The combined effect of variations along the leaf in δ18Ow, gas exchange parameters and θeq on the leaf 18ISOFLUXA was estimated using calculated values of leaf discrimination against 18O, 18Δ, according to Eqns 2 and 3. δa was taken as −0.2‰ (the average value measured at the month in which leaves were sampled in our Negev station of the National Oceanic and Atmospheric Administration's Climate Monitoring and Diagnostic Laboratory, NOAA-CMDL, network; http://www.cmdl.noaa.gov/ccgg/index.htm). 18Δ increased slightly from 8.9‰ at the leaf base to 9.4‰ at mid-leaf and then sharply to 24.2‰ at the tip. In the lower half of the leaf, the small change in 18Δ likely reflected the slight decrease in ci and calculated ccs values, balanced by an increase in δ18Ow. The sharp increase in 18Δ in the upper half of the leaf likely reflected the combined increase in ccs and δ18Ow. Average 18Δ for the leaf, calculated using mean values for the entire leaf in Eqns 2 and 3, was 11.6‰. As a result of the increase in A from the leaf base to mid-leaf (Fig. 1b), 18ISOFLUXA increased from 137 to 194 µmol m−2 s−1 ‰. A sharper increase to 480 µmol m−2 s−1‰ was observed from mid-leaf to the tip, reflecting the increase in 18Δ, in spite of the constant A (Fig. 4). 18ISOFLUXA calculated with mean parameters for the entire leaf was 222 µmol m−2 s−1 ‰.

Figure 4.

The 18O assimilation flux calculated as 18ISOFLUXA= –Aa −18Δ) for (a) C4 plants and (b) simulated C3 plants assuming ca − ci drawdown in a C3 grass to be 0.53 of that measured in corn (Zea mays), where ci is the intercellular CO2 concentration and ca is the CO2 concentration in the atmosphere. δa denotes the δ18O value of atmospheric CO2. 18Δ, the overall discrimination against 18O during leaf CO2 assimilation, was estimated using the measured extent of isotopic equilibrium (θeq) along corn leaves (closed circles in panel a), or using a range of possible θeq values typical of C4 grasses (θeq = 0.4, triangles), C3 grasses (θeq = 0.8, diamonds) or dicots (θeq = 1, squares). The measured assimilation rate (A) along the leaf (mean of three leaves) was used in 18ISOFLUXA estimates. Closed and open symbols denote C4 and C3 values, respectively. The horizontal lines indicate whole-leaf mean 18ISOFLUXA values. Leaf segments (10 cm each) are labeled from the base (lowest number) to the tip of the leaf.

Discussion

The primary objective of this study was to evaluate the effect of the large variations in δ18Ow observed in leaves (Yakir et al., 1989; Luo & Sternberg, 1992; Wang & Yakir, 1995; Helliker & Ehleringer, 2000; Gan et al., 2002, 2003) on the integrated leaf 18ISOFLUXA (Eqn 3). A reasonable hypothesis is that 18ISOFLUXA varies along leaves in concert with δ18Ow, and consequently the mean δ18Ow value of bulk leaf water can serve as a good predictor of the whole-leaf 18ISOFLUXA. Rejection of this hypothesis complicates estimation of 18ISOFLUXA, and can result in a very different leaf 18ISOFLUXA from that estimated based on the relatively easy to predicted mean leaf δ18Ow value. For example, a case in which δ18Ow increases along the leaf but CAleaf and ccs, the primary controls of leaf 18ISOFLUXA (cf. Eqns 2,3), are constant along the leaf would produce an 18ISOFLUXA that simply reflected the bulk, or mean, δ18Ow value; however, this could be very different in a case were the contribution to the 18ISOFLUXA of the very high δ18Ow observed in approaching the leaf tip was diminished as a result, say, of low ccs and/or low CA activity in this part of the leaf.

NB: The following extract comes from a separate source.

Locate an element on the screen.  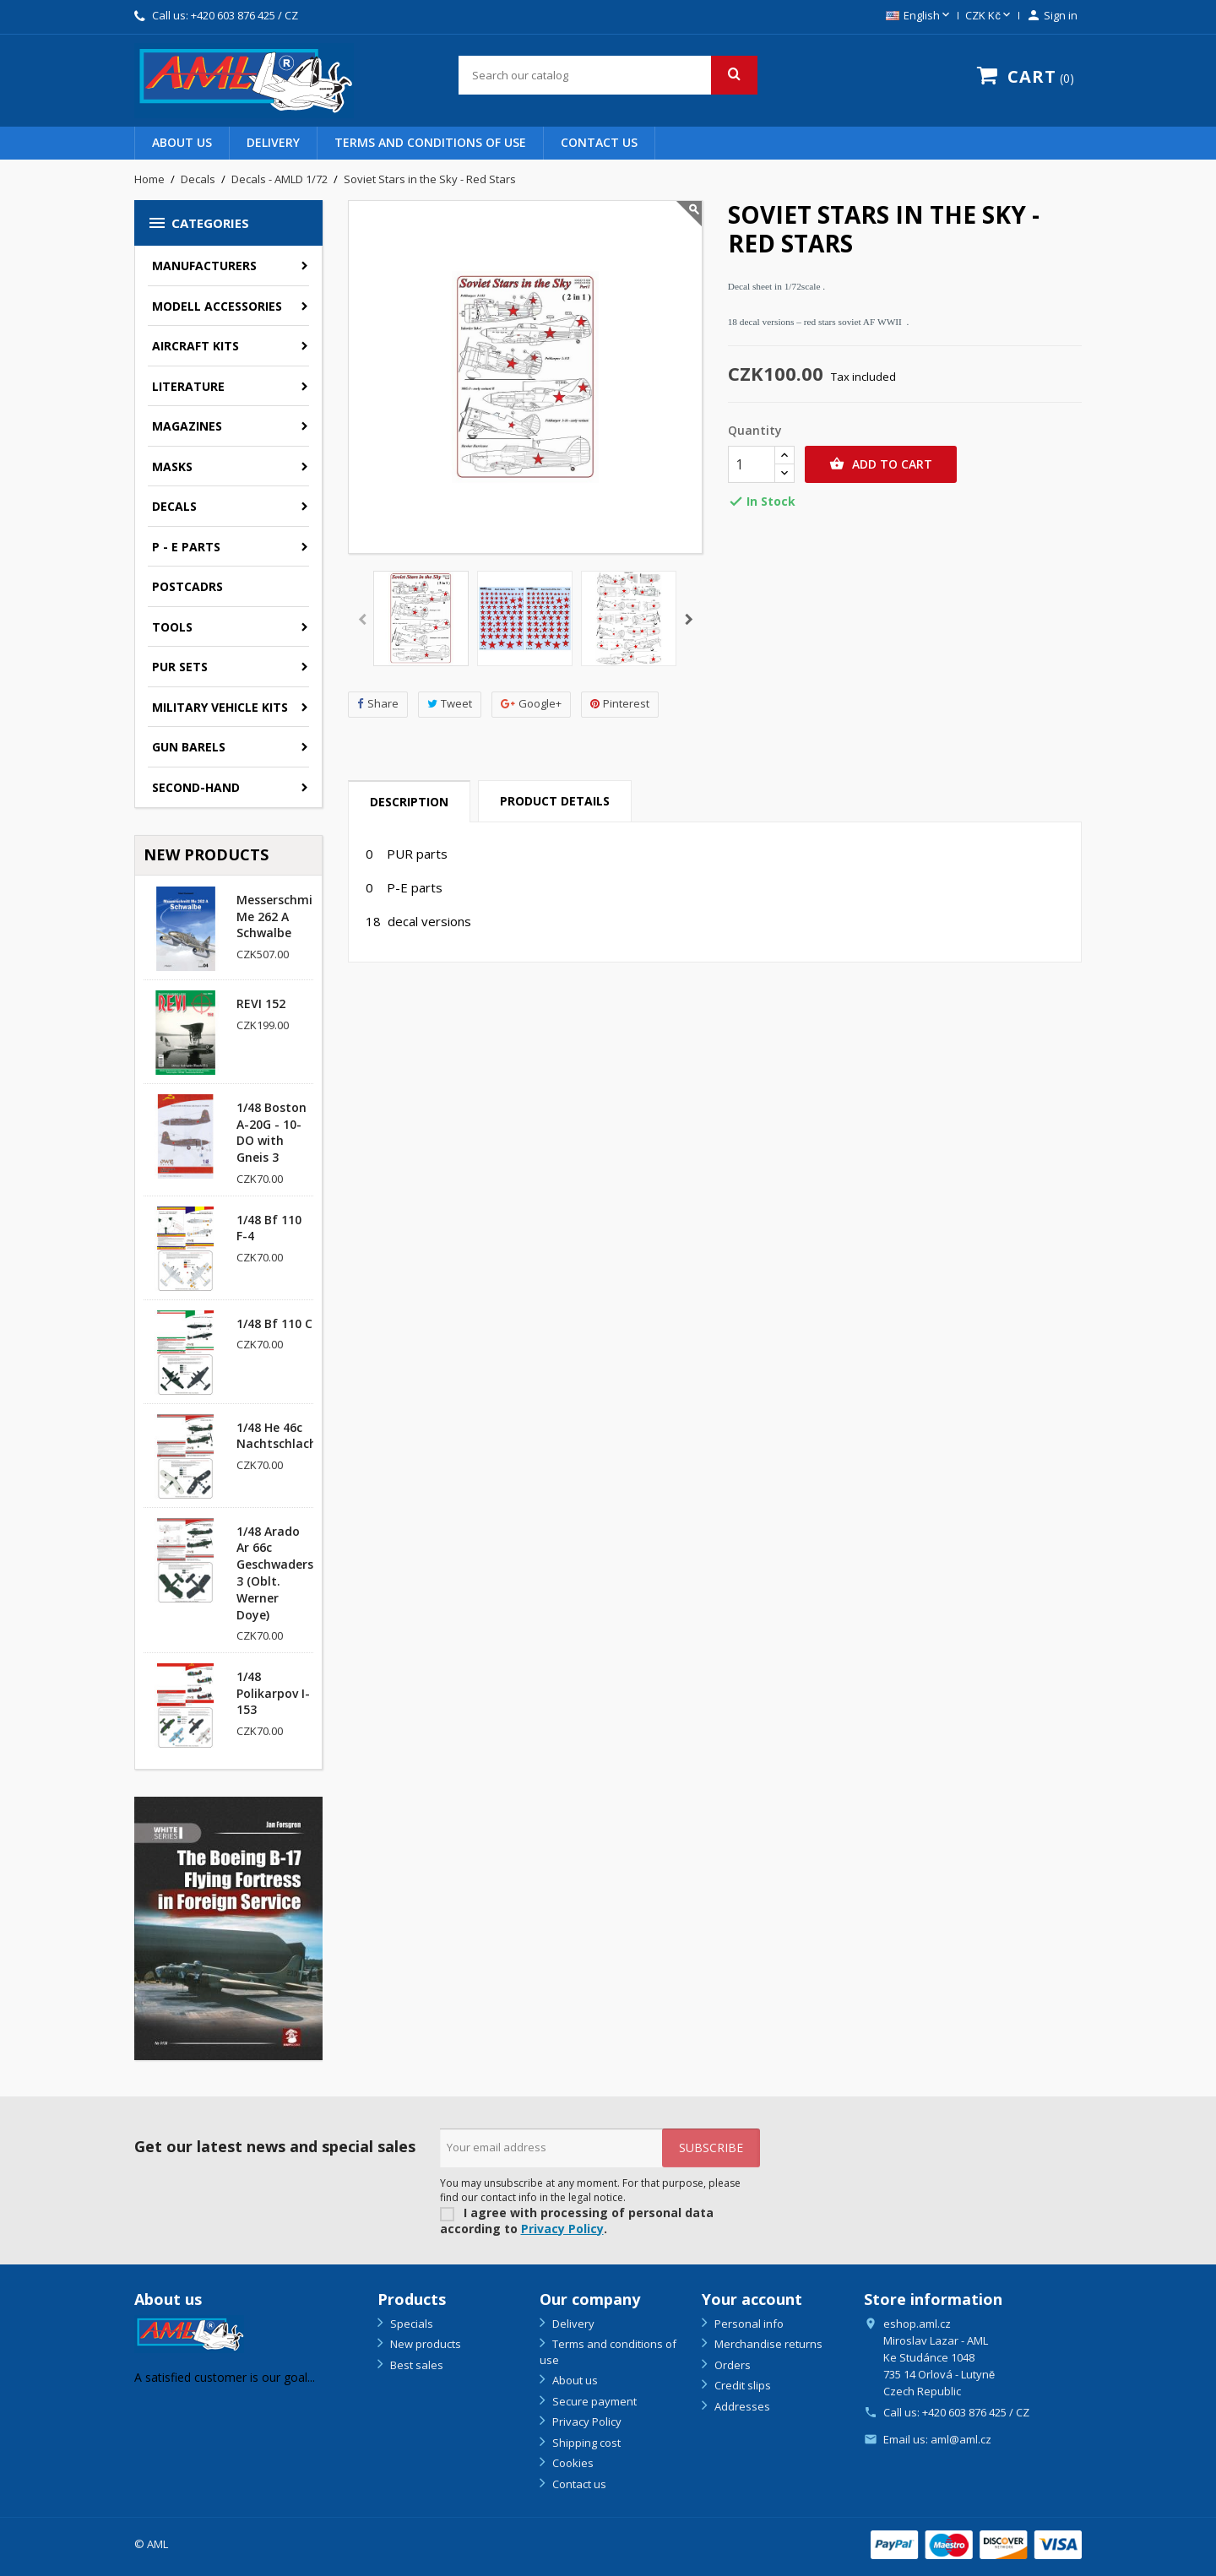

The results show the expected large progressive enrichment in δ18Ow along corn leaves, but also variable patterns of other parameters influencing the transfer of 18O from leaf water to CO2. Some parameters, such as I, showed bimodal patterns along the leaf, consistent with the light regime under natural field conditions. Other parameters, such as CAleaf, A and ci (which was used to estimate ccs), showed secondary response patterns producing a nonlinear progression along the leaves. As a result, the leaf 18ISOFLUXA did not have a similar pattern to δ18Ow along the leaf and reflected instead the balance of the various patterns. We therefore had to reject our hypothesis. However, as discussed below (see The leaf 18ISOFLUXA), contrasting effects, such as high CAleaf associated with low ccs, reduced the effects of the complex gradients along the leaf on the total leaf isoflux, thus reducing the potential error introduced by the conventional use of leaf bulk δ18Ow to predict 18ISOFLUXA.

The water component

The observed large progressive enrichment in δ18Ow (measured as the difference between the δ18O of segment water and that of the source, stem, water was linearly related to the distance from the base of the leaf and was similar to that observed previously (Helliker & Ehleringer, 2000, 2002a). This progressive enrichment process was described mathematically for a chain of lakes by Gat & Bowser (1991) and was recently adapted to leaves by making it continuous and incorporating a Péclet effect, to account for the competing effects of advection and diffusion to and from the site of evaporation (Farquhar & Gan, 2003). While these models describe the increasing enrichment along leaves, the integrated δ18O value of the entire system (i.e. the mean bulk leaf water) predicted by the models approaches the value predicted by the original evaporation model of Craig & Gordon (1965; cf. Flanagan, 1993), which was developed for one well-mixed water pool. This simpler bulk leaf model cannot, however, be used to accurately estimate the leaf 18ISOFLUXA if intraleaf variations in other relevant parameters are not constant (or vary in concert with δ18Ow along the leaf).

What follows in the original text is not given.